Brescia – Il MO.CA – Centro per le Nuove Culture presenta Krisis. L’arte come scelta, mostra collettiva di arte contemporanea che vede protagonisti i giovani artisti Davide Bertelè, Emma De Devitiis, Ylenia Gaia Dotti, Matteo Maggi, Alice Maina, Alessandro Mondini, Marco Quinzanini, curata da Sophie Labigalini.
L’esposizione riflette sul concetto di crisi che caratterizza la contemporaneità, non come atto di critica ma come invito verso gli individui a compiere un gesto radicale, prendere una decisione.
Seguendo l’origine del termine greco Krisis – distinguere, scegliere – la mostra invita a stabilire cosa vedere e cosa giudicare, cosa trattenere e cosa lasciare andare, come gesto che precede la conoscenza, per giungere a un esito trasformativo e responsabile. Facendosi passaggio necessario per superare le incertezze e avere visioni rinnovate del mondo, l’esposizione dà voce a sette artisti under 30, interpreti e protagonisti di un presente traditore e sofferente, che li ha condotti a riportare alla luce dinamiche complesse.
Ciascuno di loro, attraverso la propria sensibilità, racconta di un mondo instabile che esige ascolto. Le opere divengono atti di resistenza che trattano di impegno e ribellione verso un sistema ingiusto, indagano la deformazione dei corpi, delle informazioni, i diritti umani e le istanze femministe.
Emergono riflessioni sul rapporto tra l’io e l’altro, sull’alienazione che attraversa la società e su una contemporaneità che spesso appare disumana. Attraverso il loro linguaggio, l’arte diventa strumento di denuncia, riflessione e possibilità di cambiamento. Il percorso espositivo si trasforma in un racconto polifonico, nel quale ogni sala rappresenta il territorio del singolo artista, un frammento di mondo che chiede al visitatore di partecipare e giudicare, non solo di osservare silenziosamente.

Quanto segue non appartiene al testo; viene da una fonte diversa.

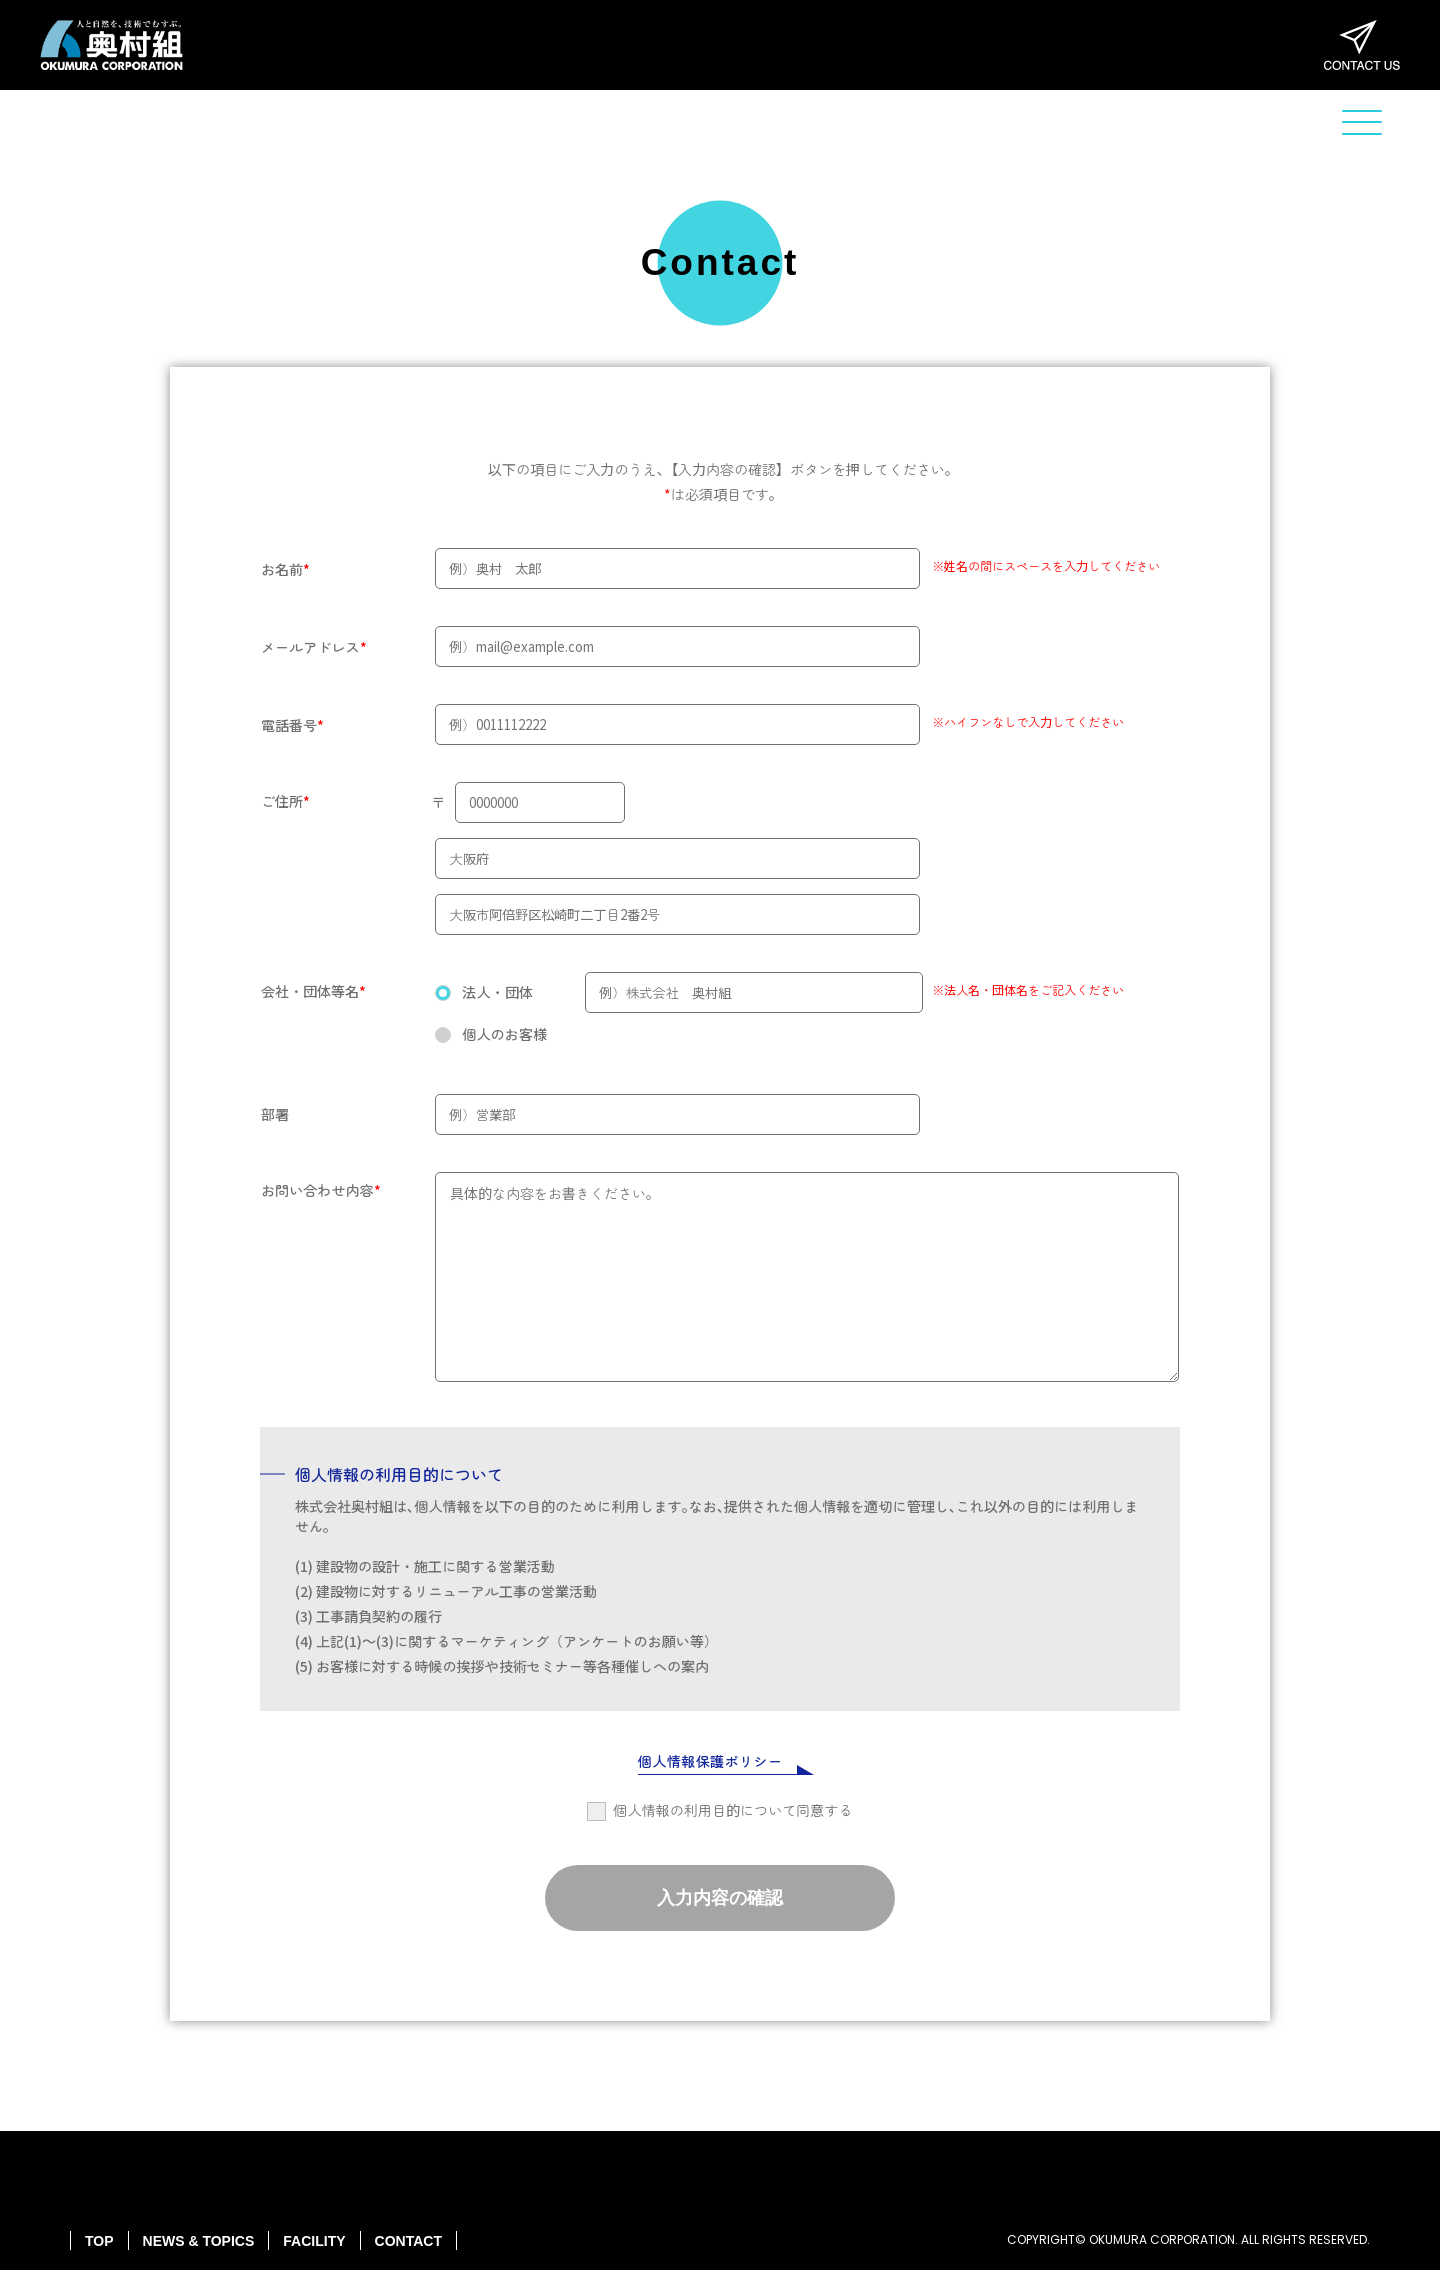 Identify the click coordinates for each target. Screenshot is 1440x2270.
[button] (1362, 122)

L’esposizione è un invito a prendersi delle responsabilità nei confronti del presente, compiendo l’atto di scelta come un esercizio di libertà. In un’epoca di ingiustizie e precarietà, l’arte diviene spazio di confronto, offrendo uno sguardo più lucido e la possibilità di immaginare, insieme, un futuro differente.
Krisis. L’arte come scelta non ha la presunzione di proporre risposte definitive, ma si affida alla potenza dell’atto artistico per risvegliare le coscienze, per rivelare come la voce di un singolo possa diventare quella di molti e di come una comunità possa ritrovare il proprio posto, opponendosi all’indifferenza. Dopo tutto, attraversare la crisi significa abitare la soglia e riconoscere che ogni gesto, anche il più piccolo, può diventare atto di trasformazione.
La mostra nasce in uno spazio di sospensione, in quella soglia di consapevolezza in cui lo sguardo si fa presenza, invitando il visitatore a sostare di fronte alle opere come ci si sofferma davanti ad una decisione importante, con un’attenzione consapevole e con il coraggio di accogliere il cambiamento che deriva da questa nuova dinamica tra opera, fruitore, artista.